Is a Cauchy sequence - preserving (continuous) function is (uniformly) continuous?

Question

Let $(X,d)$ and $(Y,\rho)$ be metric spaces and $f:X\to Y$ be a function and suppose for any Cauchy sequence $(a_n)$ in $X$, $(f(a_n))$ is a Cauchy sequence in $Y$.

Is $f$ continuous?

Let $f$ be continuous, is it uniformly continuous?

Answer 1

Yes if $f$ sends Cauchy sequences to Cauchy sequences then it is continuous:

Let $x\in X$. Assume for the sake of contradiction that $f$ is not continuous at $x$. Then exists an $\epsilon>0$ and a sequence $(a_n)_{n\in\mathbb N}$ in $X$ such that $a_n\rightarrow x$ but $\rho(f(a_n),f(x))>\epsilon$ for all $n\in\mathbb N$.

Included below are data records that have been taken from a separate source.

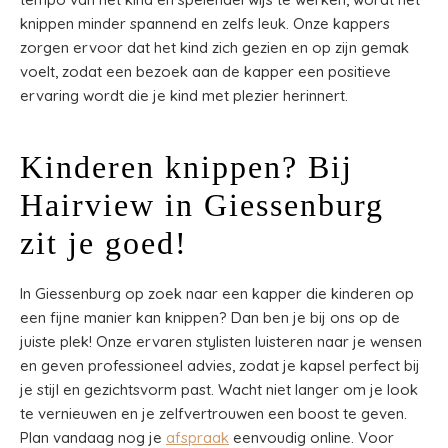
knippen minder spannend en zelfs leuk. Onze kappers
zorgen ervoor dat het kind zich gezien en op zijn gemak
voelt, zodat een bezoek aan de kapper een positieve
ervaring wordt die je kind met plezier herinnert.
Kinderen knippen? Bij
Hairview in Giessenburg
zit je goed!
In Giessenburg op zoek naar een kapper die kinderen op
een fijne manier kan knippen? Dan ben je bij ons op de
juiste plek! Onze ervaren stylisten luisteren naar je wensen
en geven professioneel advies, zodat je kapsel perfect bij
je stijl en gezichtsvorm past. Wacht niet langer om je look
te vernieuwen en je zelfvertrouwen een boost te geven.
Plan vandaag nog je
afspraak
eenvoudig online. Voor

To finish the proof consider the sequence $$ b_n= \begin{cases} a_n, \ n\text{ even},\\ \\ x, \ n\text{ odd}. \end{cases} $$ The sequence $(b_n)_{n\in\mathbb N}$ is Cauchy but $(f(b_n))_{n\in\mathbb N}$ it isn't.

Answer 2

Consider $f:(0,1)\to \mathbb R$, defined by $f(x)=1/x$. $f$ is continuous. Sequence $1/n$ is Cauchy in $(0,1)$, while $f(1/n)=n$ is not a Cauchy sequence.